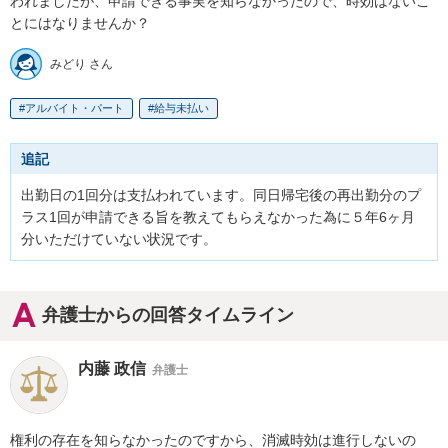
われましたが、申請できる事実を知らなかったので、時効はないこ
とにはなりませんか？
みどり さん
アルバイト・パート
給与未払い
追記
出勤日の1回分は支払われています。同日帰宅後の再出勤分のプ
ラス1回が申請できる旨を教えてもらえなかった為に５年6ヶ月
分いただけていない状況です。
弁護士からの回答タイムライン
内藤 政信
弁護士
権利の存在を知らなかったのですから、消滅時効は進行しないの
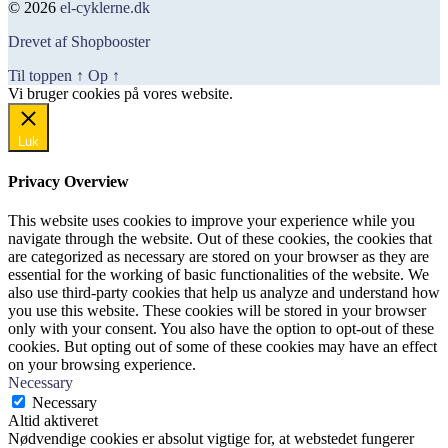
© 2026
el-cyklerne.dk
pris
pris
var:
er:
Drevet af Shopbooster
799,00 kr..
479,00 kr..
Til toppen
↑
Op
↑
Vi bruger cookies på vores website.
Okay, jeg er med
Luk
Privacy Overview
This website uses cookies to improve your experience while you
navigate through the website. Out of these cookies, the cookies that
are categorized as necessary are stored on your browser as they are
essential for the working of basic functionalities of the website. We
also use third-party cookies that help us analyze and understand how
you use this website. These cookies will be stored in your browser
only with your consent. You also have the option to opt-out of these
cookies. But opting out of some of these cookies may have an effect
on your browsing experience.
Necessary
Necessary
Altid aktiveret
Nødvendige cookies er absolut vigtige for, at webstedet fungerer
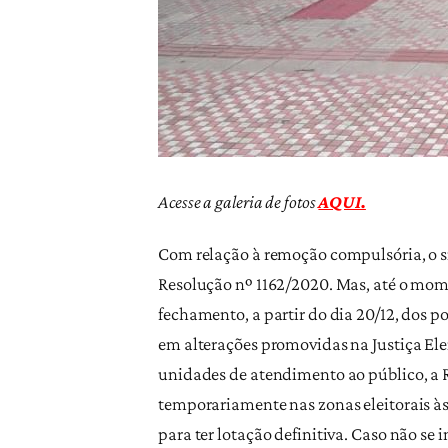
Acesse a galeria de fotos
AQUI.
Com relação à remoção compulsória, o si
Resolução nº 1162/2020. Mas, até o mome
fechamento, a partir do dia 20/12, dos 
em alterações promovidas na Justiça El
unidades de atendimento ao público, a R
temporariamente nas zonas eleitorais às
para ter lotação definitiva. Caso não s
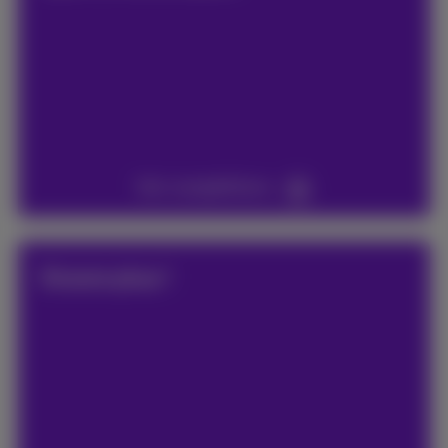
Voir compétitions
Encore plus !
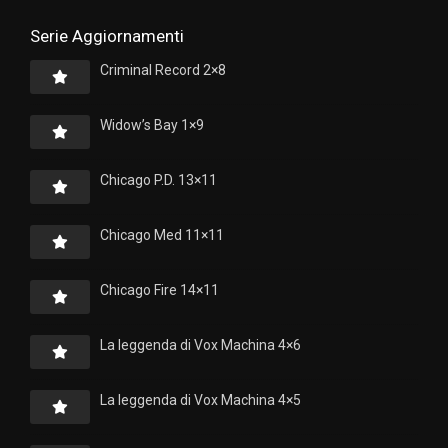
Serie Aggiornamenti
Criminal Record 2×8
Widow’s Bay 1×9
Chicago P.D. 13×11
Chicago Med 11×11
Chicago Fire 14×11
La leggenda di Vox Machina 4×6
La leggenda di Vox Machina 4×5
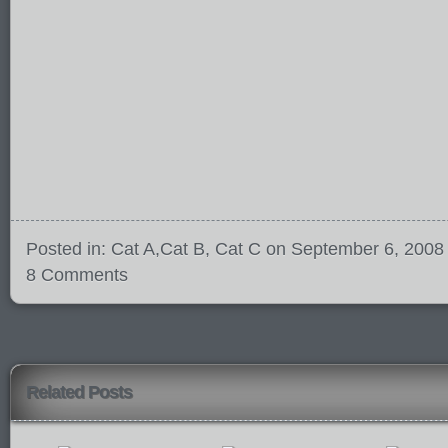
Posted in:
Cat A
,
Cat B
,
Cat C
on September 6, 2008
8 Comments
Related Posts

########

:: WORK REQUEST ::
Restate the entire listing word for word, excluding pictures.

:: EXERCISE RESPONSE ::
われましたが、申請できる事実を知らなかったので、時効はないこ
とにはなりませんか？
みどり さん
アルバイト・パート
給与未払い
追記
出勤日の1回分は支払われています。同日帰宅後の再出勤分のプ
ラス1回が申請できる旨を教えてもらえなかった為に５年6ヶ月
分いただけていない状況です。
弁護士からの回答タイムライン
内藤 政信
弁護士
権利の存在を知らなかったのですから、消滅時効は進行しないの
© 2026
el-cyklerne.dk
pris
pris
var:
er:
Drevet af Shopbooster
799,00 kr..
479,00 kr..
Til toppen
↑
Op
↑
Vi bruger cookies på vores website.
Okay, jeg er med
Luk
Privacy Overview
This website uses cookies to improve your experience while you
navigate through the website. Out of these cookies, the cookies that
are categorized as necessary are stored on your browser as they are
essential for the working of basic functionalities of the website. We
also use third-party cookies that help us analyze and understand how
you use this website. These cookies will be stored in your browser
only with your consent. You also have the option to opt-out of these
cookies. But opting out of some of these cookies may have an effect
on your browsing experience.
Necessary
Necessary
Altid aktiveret
Nødvendige cookies er absolut vigtige for, at webstedet fungerer
Acesse a galeria de fotos
AQUI.
Com relação à remoção compulsória, o si
Resolução nº 1162/2020. Mas, até o mome
fechamento, a partir do dia 20/12, dos 
em alterações promovidas na Justiça El
unidades de atendimento ao público, a R
temporariamente nas zonas eleitorais às
para ter lotação definitiva. Caso não s
Voir compétitions
Encore plus !
Serie Aggiornamenti
Criminal Record 2×8
Widow’s Bay 1×9
Chicago P.D. 13×11
Chicago Med 11×11
Chicago Fire 14×11
La leggenda di Vox Machina 4×6
La leggenda di Vox Machina 4×5
Posted in:
Cat A
,
Cat B
,
Cat C
on September 6, 2008
8 Comments
Related Posts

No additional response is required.